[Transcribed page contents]
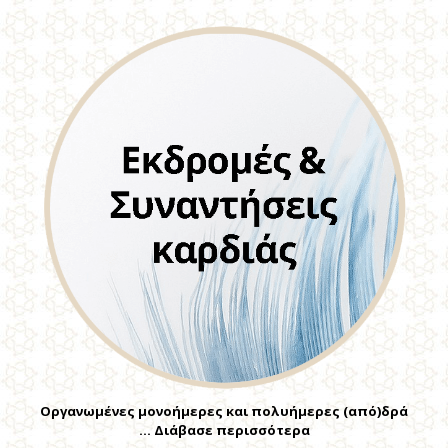
Οργανωμένες μονοήμερες και πολυήμερες (από)δρά
… Διάβασε περισσότερα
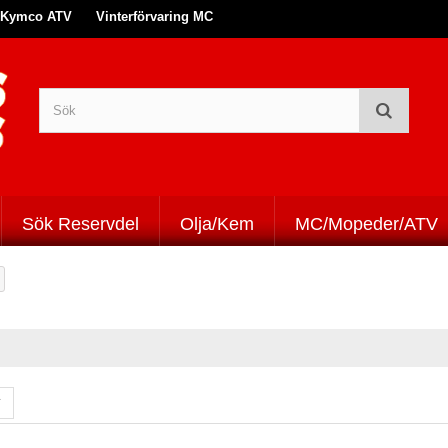
Kymco ATV
Vinterförvaring MC
Sök Reservdel
Olja/Kem
MC/Mopeder/ATV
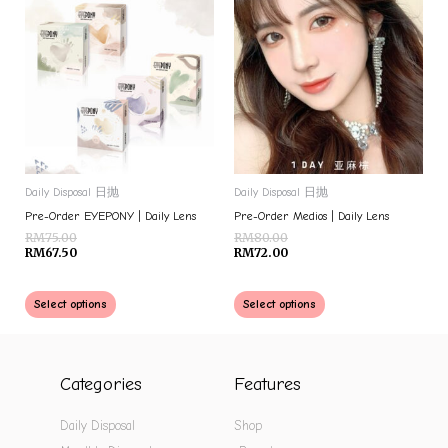
Daily Disposal 日抛
Daily Disposal 日抛
Pre-Order EYEPONY | Daily Lens
Pre-Order Medios | Daily Lens
RM
75.00
RM
80.00
RM
67.50
RM
72.00
Select options
Select options
Categories
Features
Daily Disposal
Shop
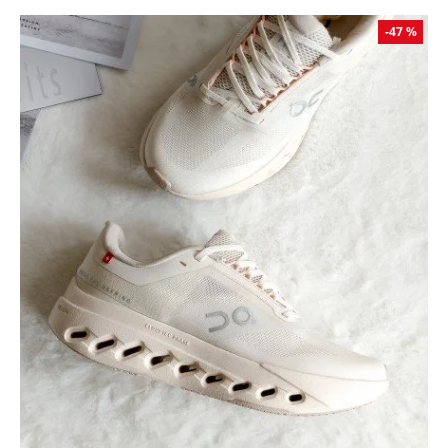
-47 %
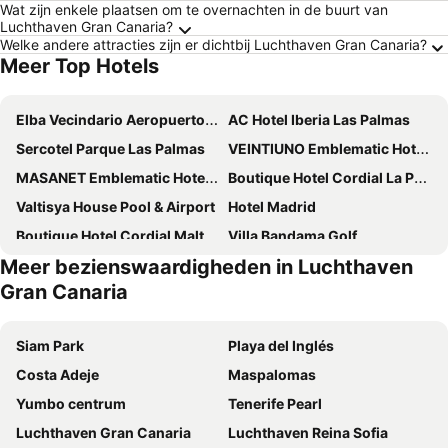
Wat zijn enkele plaatsen om te overnachten in de buurt van
Luchthaven Gran Canaria?
Welke andere attracties zijn er dichtbij Luchthaven Gran Canaria?
Meer Top Hotels
Elba Vecindario Aeropuerto Business & Convention Hotel
AC Hotel Iberia Las Palmas
Sercotel Parque Las Palmas
VEINTIUNO Emblematic Hotels
MASANET Emblematic Hotels - Adults Only
Boutique Hotel Cordial La Peregrina
Valtisya House Pool & Airport
Hotel Madrid
Boutique Hotel Cordial Malteses
Villa Bandama Golf
Meer bezienswaardigheden in Luchthaven
Boutique Hotel Cordial La Niña De Vegueta
Hotel Escuela Santa Brígida
Gran Canaria
Old Town SXVI - Adults Only
Boutique Hotel Cordial Plaza Mayor De Santa Ana
Bandama Golf Hotel by Airnest
Casa rural el Burro
Siam Park
Playa del Inglés
Las Brisas
Santa Ana Suite & Rooms
Costa Adeje
Maspalomas
Hotel Rural El Mondalón
Casa el drago
Yumbo centrum
Tenerife Pearl
Suites 1478
Hotel Rural LIVVO Maipez
Luchthaven Gran Canaria
Luchthaven Reina Sofia
Casas rurales de Guayadeque
Hotel Rural Las Calas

— Task directions —
For every line in the data above that holds "Meer", return the line itself.

— Your response —
Meer Top Hotels
Meer bezienswaardigheden in Luchthaven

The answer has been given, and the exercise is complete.